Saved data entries
○ ○ ○ ○

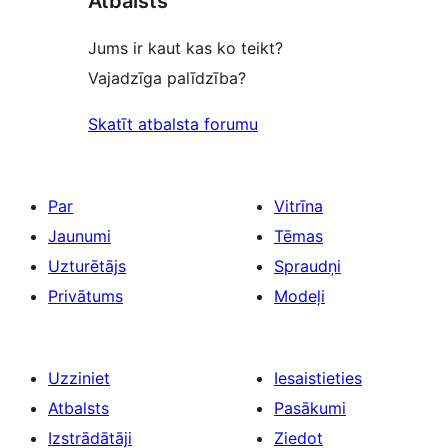
Atbalsts
Jums ir kaut kas ko teikt?
Vajadzīga palīdzība?
Skatīt atbalsta forumu
Par
Vitrīna
Jaunumi
Tēmas
Uzturētājs
Spraudņi
Privātums
Modeļi
Uzziniet
Iesaistieties
Atbalsts
Pasākumi
Izstrādātāji
Ziedot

○ ○ ○ ○

• [Problem requirements]: Repeat the records exactly but leave out the images.

• [Result for this exercise]:
Atbalsts
Jums ir kaut kas ko teikt?
Vajadzīga palīdzība?
Skatīt atbalsta forumu
Par
Vitrīna
Jaunumi
Tēmas
Uzturētājs
Spraudņi
Privātums
Modeļi
Uzziniet
Iesaistieties
Atbalsts
Pasākumi
Izstrādātāji
Ziedot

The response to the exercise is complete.